Saved entries:
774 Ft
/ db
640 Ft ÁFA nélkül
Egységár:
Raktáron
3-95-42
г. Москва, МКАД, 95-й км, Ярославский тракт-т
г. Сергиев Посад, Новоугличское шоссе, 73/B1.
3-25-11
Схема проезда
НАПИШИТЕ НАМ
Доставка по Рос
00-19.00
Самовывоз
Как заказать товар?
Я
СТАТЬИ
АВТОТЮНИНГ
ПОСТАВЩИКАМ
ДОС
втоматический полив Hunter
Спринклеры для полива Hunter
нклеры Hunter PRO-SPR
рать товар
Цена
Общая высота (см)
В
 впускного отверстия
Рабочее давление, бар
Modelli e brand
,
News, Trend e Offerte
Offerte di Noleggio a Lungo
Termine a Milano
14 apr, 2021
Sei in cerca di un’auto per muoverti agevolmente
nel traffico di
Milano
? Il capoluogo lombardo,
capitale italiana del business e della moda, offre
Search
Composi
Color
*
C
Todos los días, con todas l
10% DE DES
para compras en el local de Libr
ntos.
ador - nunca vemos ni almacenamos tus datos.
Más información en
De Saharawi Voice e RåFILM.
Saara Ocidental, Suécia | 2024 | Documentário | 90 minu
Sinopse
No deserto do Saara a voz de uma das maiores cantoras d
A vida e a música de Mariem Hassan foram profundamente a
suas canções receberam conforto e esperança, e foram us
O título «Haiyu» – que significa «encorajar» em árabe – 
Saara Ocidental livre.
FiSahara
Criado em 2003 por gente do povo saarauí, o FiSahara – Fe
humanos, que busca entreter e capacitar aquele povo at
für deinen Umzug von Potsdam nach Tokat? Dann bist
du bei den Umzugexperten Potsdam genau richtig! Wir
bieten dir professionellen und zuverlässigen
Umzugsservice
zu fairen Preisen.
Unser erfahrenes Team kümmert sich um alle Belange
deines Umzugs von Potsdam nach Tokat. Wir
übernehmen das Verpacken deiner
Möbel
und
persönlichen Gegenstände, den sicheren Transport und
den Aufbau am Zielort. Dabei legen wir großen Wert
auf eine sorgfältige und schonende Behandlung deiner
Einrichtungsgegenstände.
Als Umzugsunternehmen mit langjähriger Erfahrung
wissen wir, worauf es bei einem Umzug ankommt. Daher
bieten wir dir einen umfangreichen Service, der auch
--
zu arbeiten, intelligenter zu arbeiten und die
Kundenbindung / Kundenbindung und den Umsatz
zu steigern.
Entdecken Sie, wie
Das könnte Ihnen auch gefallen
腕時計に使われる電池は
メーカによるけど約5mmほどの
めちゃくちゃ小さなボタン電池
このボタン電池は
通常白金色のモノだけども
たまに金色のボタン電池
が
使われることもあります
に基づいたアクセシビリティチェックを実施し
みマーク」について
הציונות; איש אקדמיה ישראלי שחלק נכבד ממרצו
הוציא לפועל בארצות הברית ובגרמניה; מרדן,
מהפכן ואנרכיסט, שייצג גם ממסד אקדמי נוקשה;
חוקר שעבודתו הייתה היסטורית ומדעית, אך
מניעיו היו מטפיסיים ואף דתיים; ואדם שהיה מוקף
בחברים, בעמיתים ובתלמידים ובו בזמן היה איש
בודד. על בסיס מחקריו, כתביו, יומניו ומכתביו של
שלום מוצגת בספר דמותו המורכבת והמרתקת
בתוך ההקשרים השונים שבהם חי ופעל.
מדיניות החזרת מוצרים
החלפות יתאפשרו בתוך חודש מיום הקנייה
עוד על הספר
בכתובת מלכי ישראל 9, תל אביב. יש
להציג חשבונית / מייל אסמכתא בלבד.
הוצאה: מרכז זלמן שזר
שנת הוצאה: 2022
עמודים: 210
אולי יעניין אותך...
...
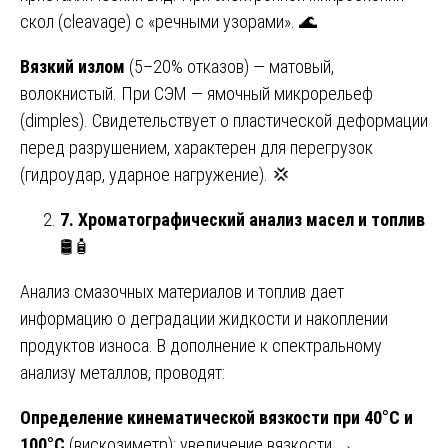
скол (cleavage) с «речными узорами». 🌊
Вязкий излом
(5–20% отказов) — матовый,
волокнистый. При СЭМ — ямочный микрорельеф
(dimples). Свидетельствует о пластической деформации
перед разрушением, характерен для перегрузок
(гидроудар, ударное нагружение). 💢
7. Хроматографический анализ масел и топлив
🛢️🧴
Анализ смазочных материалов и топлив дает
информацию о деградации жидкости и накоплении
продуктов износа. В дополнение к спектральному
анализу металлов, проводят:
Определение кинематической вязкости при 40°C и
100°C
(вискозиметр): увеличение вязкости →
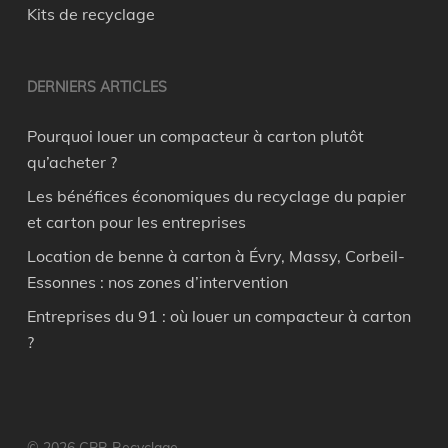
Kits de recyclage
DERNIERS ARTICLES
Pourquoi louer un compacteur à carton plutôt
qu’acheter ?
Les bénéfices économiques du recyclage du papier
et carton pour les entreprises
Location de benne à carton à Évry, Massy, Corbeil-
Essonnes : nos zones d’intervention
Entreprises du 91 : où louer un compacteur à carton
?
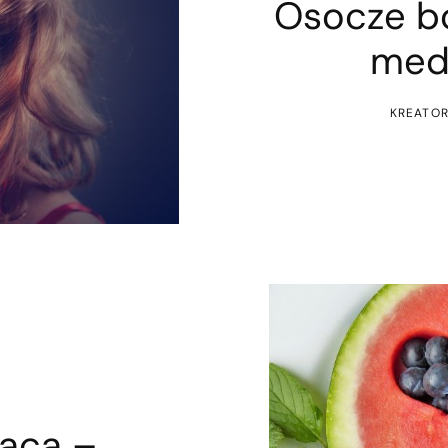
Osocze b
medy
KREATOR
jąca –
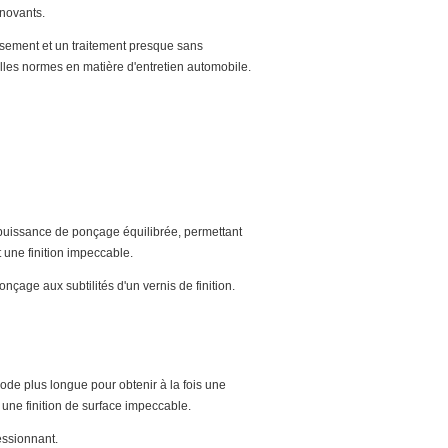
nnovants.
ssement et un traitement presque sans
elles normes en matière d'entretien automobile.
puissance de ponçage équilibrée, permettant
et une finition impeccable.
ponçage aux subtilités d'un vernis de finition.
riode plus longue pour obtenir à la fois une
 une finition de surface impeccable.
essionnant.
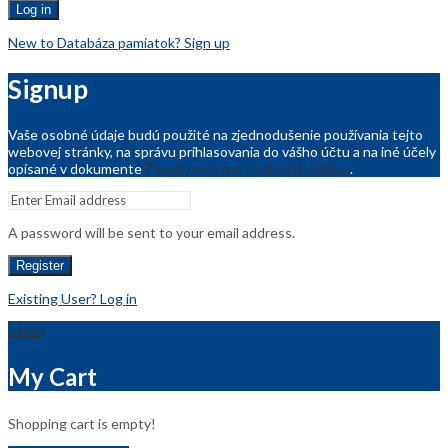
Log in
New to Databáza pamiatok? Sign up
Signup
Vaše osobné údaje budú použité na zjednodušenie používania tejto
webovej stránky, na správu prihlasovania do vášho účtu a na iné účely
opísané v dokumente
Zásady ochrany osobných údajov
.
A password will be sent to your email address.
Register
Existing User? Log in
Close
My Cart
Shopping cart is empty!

■ What is being asked: Print again the lines of the entries above that fall between the line holding "使われることもあります" and the line holding "בתוך ההקשרים השונים שבהם חי ופעל.", inclusive, exactly as they stand.

■ Exercise solution:
使われることもあります
に基づいたアクセシビリティチェックを実施し
みマーク」について
הציונות; איש אקדמיה ישראלי שחלק נכבד ממרצו
הוציא לפועל בארצות הברית ובגרמניה; מרדן,
מהפכן ואנרכיסט, שייצג גם ממסד אקדמי נוקשה;
חוקר שעבודתו הייתה היסטורית ומדעית, אך
מניעיו היו מטפיסיים ואף דתיים; ואדם שהיה מוקף
בחברים, בעמיתים ובתלמידים ובו בזמן היה איש
בודד. על בסיס מחקריו, כתביו, יומניו ומכתביו של
שלום מוצגת בספר דמותו המורכבת והמרתקת
בתוך ההקשרים השונים שבהם חי ופעל.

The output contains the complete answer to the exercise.